Contains paracetamol. Do not use with any other paracetamol-containing products, antihistamines or cold and flu medicines. The concomitant use with other products containing paracetamol may lead to an overdose. Paracetamol overdose may cause liver failure which can lead to liver transplant or death.

Cases of hepatic dysfunction/failure has been reported in patients with depleted glutathione levels, such as those who are severely malnourished, anorexic, have a low body mass index or are chronic heavy users of alcohol.

Caution in patients with glutathione depleted states such as sepsis; the use of paracetamol may increase the risk of metabolic acidosis.
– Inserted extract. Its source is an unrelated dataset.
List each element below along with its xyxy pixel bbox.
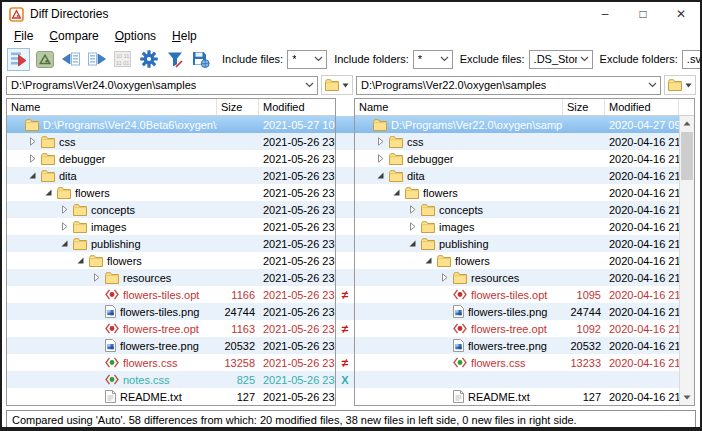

Immediate medical advice should be sought in the event of an overdose, even if you feel well.

Leaflet or combined label/leaflet:

Immediate medical advice should be sought in the event of an overdose, even if you feel well, because of the risk of irreversible, serious liver damage.
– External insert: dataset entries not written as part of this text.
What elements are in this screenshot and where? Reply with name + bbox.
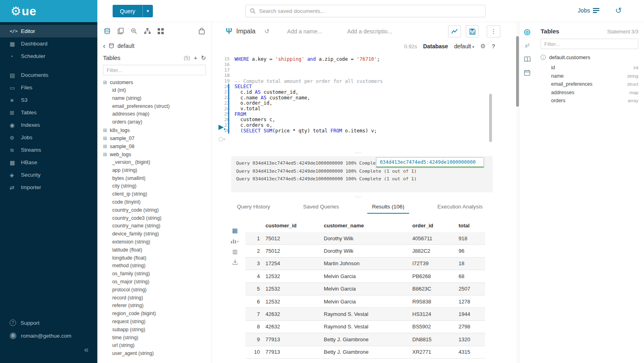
assist-column[interactable]: record (string) (97, 294, 212, 302)
hue-logo[interactable]: ⚙ue (0, 0, 97, 22)
sidebar-item-files[interactable]: ▭Files (0, 81, 97, 94)
code-line[interactable]: 20SELECT (212, 84, 516, 89)
query-id-tooltip[interactable]: 034d413ec7474ed5:4249de1000000000 (376, 157, 484, 167)
more-actions-button[interactable]: ⋮ (487, 25, 500, 37)
code-line[interactable]: 25FROM (212, 111, 516, 117)
table-row[interactable]: 317254Martin JohnsonI72T3918 (245, 258, 485, 270)
sidebar-item-editor[interactable]: </>Editor (0, 25, 97, 37)
right-column-row[interactable]: idint (541, 64, 638, 72)
assist-column[interactable]: orders (array) (97, 118, 212, 126)
assist-column[interactable]: method (string) (97, 262, 212, 270)
tab-saved-queries[interactable]: Saved Queries (298, 200, 344, 214)
save-button[interactable] (466, 25, 479, 37)
jobs-link[interactable]: Jobs (578, 7, 599, 14)
assist-column[interactable]: country_code (string) (97, 206, 212, 214)
right-active-table[interactable]: i default.customers (541, 54, 638, 60)
assist-column[interactable]: user_agent (string) (97, 350, 212, 358)
table-row[interactable]: 1077913Betty J. GiambroneXR27714315 (245, 346, 485, 359)
table-row[interactable]: 842632Raymond S. VestalBS59022798 (245, 321, 485, 333)
assist-column[interactable]: os_family (string) (97, 270, 212, 278)
sidebar-item-documents[interactable]: ▤Documents (0, 69, 97, 81)
execute-button[interactable]: ▶▾ (218, 123, 226, 131)
breadcrumb-database-name[interactable]: default (117, 43, 134, 49)
table-row[interactable]: 412532Melvin GarciaPB626868 (245, 270, 485, 283)
code-line[interactable]: 19-- Compute total amount per order for … (212, 78, 516, 84)
sidebar-item-s3[interactable]: ∗S3 (0, 94, 97, 106)
tab-execution-analysis[interactable]: Execution Analysis (432, 200, 488, 214)
table-row[interactable]: 612532Melvin GarciaR9S8381278 (245, 295, 485, 308)
sitemap-icon[interactable] (144, 28, 151, 34)
columns-view-icon[interactable]: ▥ (232, 249, 237, 254)
sidebar-item-jobs[interactable]: ⊚Jobs (0, 131, 97, 144)
sidebar-item-indexes[interactable]: ◉Indexes (0, 119, 97, 131)
code-line[interactable]: 17 (212, 67, 516, 73)
query-name-input[interactable]: Add a name... (287, 28, 322, 35)
code-line[interactable]: 22 c.name AS customer_name, (212, 95, 516, 101)
database-dropdown[interactable]: default▾ (454, 43, 474, 50)
table-row[interactable]: 175012Dorothy Wilk4056711918 (245, 232, 485, 245)
functions-icon[interactable]: x² (525, 43, 529, 49)
code-line[interactable]: 23 o.order_id, (212, 101, 516, 106)
sidebar-item-importer[interactable]: ⇄Importer (0, 181, 97, 194)
assist-column[interactable]: id (int) (97, 87, 212, 95)
code-line[interactable]: 26 customers c, (212, 117, 516, 123)
tab-results-106[interactable]: Results (106) (367, 200, 409, 214)
assist-column[interactable]: code (tinyint) (97, 198, 212, 206)
editor-history-icon[interactable]: ↺ (264, 28, 270, 35)
right-column-row[interactable]: namestring (541, 72, 638, 80)
query-history-icon[interactable]: ↺ (615, 6, 622, 15)
code-line[interactable]: 21 c.id AS customer_id, (212, 89, 516, 95)
assist-column[interactable]: device_family (string) (97, 230, 212, 238)
code-line[interactable]: 24 v.total (212, 106, 516, 111)
databases-icon[interactable] (104, 28, 111, 35)
code-line[interactable]: 15WHERE a.key = 'shipping' and a.zip_cod… (212, 56, 516, 62)
assist-column[interactable]: app (string) (97, 167, 212, 175)
code-line[interactable]: 16 (212, 62, 516, 68)
language-reference-icon[interactable] (524, 56, 531, 62)
sidebar-item-hbase[interactable]: ▩HBase (0, 156, 97, 169)
sidebar-item-user[interactable]: R romain@gethue.com (0, 329, 97, 342)
assist-table-k8s-logs[interactable]: ⊞k8s_logs (97, 126, 212, 134)
assist-column[interactable]: request (string) (97, 318, 212, 326)
code-line[interactable]: 28 (SELECT SUM(price * qty) total FROM o… (212, 128, 516, 134)
sidebar-item-dashboard[interactable]: ▦Dashboard (0, 37, 97, 50)
right-column-row[interactable]: email_preferencesstruct (541, 80, 638, 89)
assist-column[interactable]: name (string) (97, 95, 212, 103)
table-row[interactable]: 512532Melvin GarciaB8623C2507 (245, 283, 485, 295)
scheduler-calendar-icon[interactable] (524, 70, 530, 76)
page-scrollbar-thumb[interactable] (516, 36, 519, 107)
assist-column[interactable]: os_major (string) (97, 278, 212, 286)
table-row[interactable]: 977913Betty J. GiambroneDN88151320 (245, 333, 485, 346)
code-line[interactable]: 27 c.orders o, (212, 122, 516, 128)
sidebar-item-scheduler[interactable]: ◔Scheduler (0, 50, 97, 62)
assist-column[interactable]: referer (string) (97, 302, 212, 310)
sidebar-item-streams[interactable]: ≋Streams (0, 144, 97, 156)
sidebar-collapse-button[interactable]: « (84, 345, 88, 354)
right-filter-input[interactable] (541, 39, 638, 49)
new-query-button[interactable]: Query ▾ (113, 5, 153, 17)
sidebar-item-tables[interactable]: ⊞Tables (0, 106, 97, 119)
assist-table-web-logs[interactable]: ⊞web_logs (97, 151, 212, 159)
resize-handle-top[interactable]: ··· (355, 149, 361, 155)
table-row[interactable]: 275012Dorothy WilkJ882C296 (245, 245, 485, 257)
code-line[interactable]: 18 (212, 73, 516, 78)
editor-help-icon[interactable]: ? (492, 43, 495, 50)
assist-column[interactable]: client_ip (string) (97, 190, 212, 198)
right-column-row[interactable]: addressesmap (541, 89, 638, 97)
documents-copy-icon[interactable] (117, 28, 124, 34)
editor-settings-icon[interactable]: ⚙ (480, 43, 486, 50)
assist-column[interactable]: longitude (float) (97, 254, 212, 262)
sidebar-item-security[interactable]: ◈Security (0, 169, 97, 181)
search-zoom-icon[interactable] (131, 28, 137, 34)
assist-column[interactable]: extension (string) (97, 238, 212, 246)
resize-handle-bottom[interactable]: ··· (355, 194, 361, 200)
assist-table-sample-08[interactable]: ⊞sample_08 (97, 142, 212, 151)
download-icon[interactable] (232, 260, 238, 265)
grid-view-icon[interactable]: ▦ (232, 227, 238, 233)
assist-column[interactable]: country_code3 (string) (97, 214, 212, 223)
chart-button[interactable] (448, 25, 461, 37)
table-row[interactable]: 742632Raymond S. VestalHS31241944 (245, 308, 485, 320)
assist-column[interactable]: time (string) (97, 334, 212, 342)
tab-query-history[interactable]: Query History (232, 200, 275, 214)
assist-column[interactable]: email_preferences (struct) (97, 103, 212, 111)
Caution should be exercised in patients with mild to moderate kidney impairment and in those with hepatic impairment. Underlying liver disease increases the risk of paracetamol- related liver damage.

Caution should be exercised in patients with cardiovascular disease, arrhythmias, hypertension, hyperthyroidism, prostatic enlargement, diabetes, glaucoma, phaeochromocytoma, or in those with chronic or persistent cough, asthma, or where cough is accompanied by excessive secretions.

There have been rare cases of posterior reversible encephalopathy (PRES)/reversible cerebral vasoconstriction syndrome (RCVS) reported with sympathomimetic drugs, including pseudoephedrine. Symptoms reported included sudden onset of severe headache, nausea, vomiting, and visual disturbances. Most cases improved or resolved within a few days following appropriate treatment. Pseudoephedrine should be discontinued and medical advice sought immediately, if signs/symptoms of PRES/RCVS develop.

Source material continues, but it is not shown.